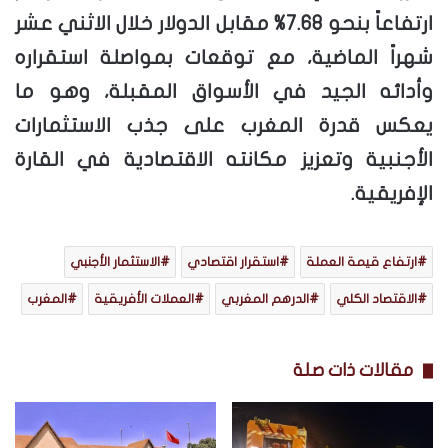
ارتفاعاً بنحو 7.68% مقابل الدولار خلال الاثني عشر
شهراً الماضية، مع توقعات بمواصلة استقراره
وأدائه الجيد في الأسواق المقبلة، وهو ما
يعكس قدرة المغرب على جذب الاستثمارات
الأجنبية وتعزيز مكانته الاقتصادية في القارة
الإفريقية.
ارتفاع قيمة العملة
استقرار اقتصادي
الاستثمار الأجنبي
الاقتصاد الكلي
الدرهم المغربي
العملات الأفريقية
المغرب
مقالات ذات صلة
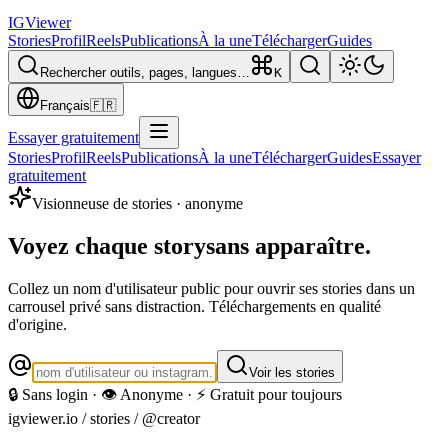
IG
Viewer
Stories
Profil
Reels
Publications
À la une
Télécharger
Guides
Rechercher outils, pages, langues…
K
Français
🇫🇷
Essayer gratuitement
Stories
Profil
Reels
Publications
À la une
Télécharger
Guides
Essayer
gratuitement
Visionneuse de stories · anonyme
Voyez chaque story
sans apparaître.
Collez un nom d'utilisateur public pour ouvrir ses stories dans un
carrousel privé sans distraction. Téléchargements en qualité
d'origine.
Voir les stories
🔒 Sans login · 👁️ Anonyme · ⚡ Gratuit pour toujours
igviewer.io /
stories
/ @creator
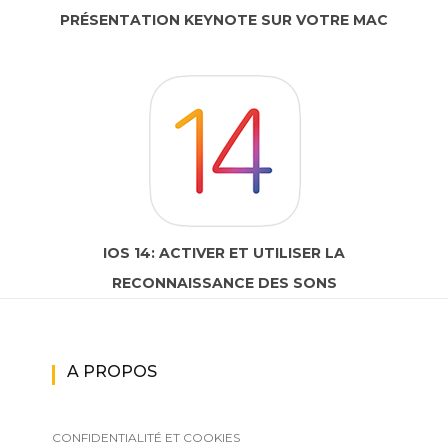
PRÉSENTATION KEYNOTE SUR VOTRE MAC
IOS 14: ACTIVER ET UTILISER LA
RECONNAISSANCE DES SONS
A PROPOS
CONFIDENTIALITÉ ET COOKIES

■ **Task directions**: Give back every record exactly, dropping its pictures.

■ **Answer to this task**:
ارتفاعاً بنحو 7.68% مقابل الدولار خلال الاثني عشر
شهراً الماضية، مع توقعات بمواصلة استقراره
وأدائه الجيد في الأسواق المقبلة، وهو ما
يعكس قدرة المغرب على جذب الاستثمارات
الأجنبية وتعزيز مكانته الاقتصادية في القارة
الإفريقية.
ارتفاع قيمة العملة
استقرار اقتصادي
الاستثمار الأجنبي
الاقتصاد الكلي
الدرهم المغربي
العملات الأفريقية
المغرب
مقالات ذات صلة
IG
Viewer
Stories
Profil
Reels
Publications
À la une
Télécharger
Guides
Rechercher outils, pages, langues…
K
Français
🇫🇷
Essayer gratuitement
Stories
Profil
Reels
Publications
À la une
Télécharger
Guides
Essayer
gratuitement
Visionneuse de stories · anonyme
Voyez chaque story
sans apparaître.
Collez un nom d'utilisateur public pour ouvrir ses stories dans un
carrousel privé sans distraction. Téléchargements en qualité
d'origine.
Voir les stories
🔒 Sans login · 👁️ Anonyme · ⚡ Gratuit pour toujours
igviewer.io /
stories
/ @creator
PRÉSENTATION KEYNOTE SUR VOTRE MAC
IOS 14: ACTIVER ET UTILISER LA
RECONNAISSANCE DES SONS
A PROPOS
CONFIDENTIALITÉ ET COOKIES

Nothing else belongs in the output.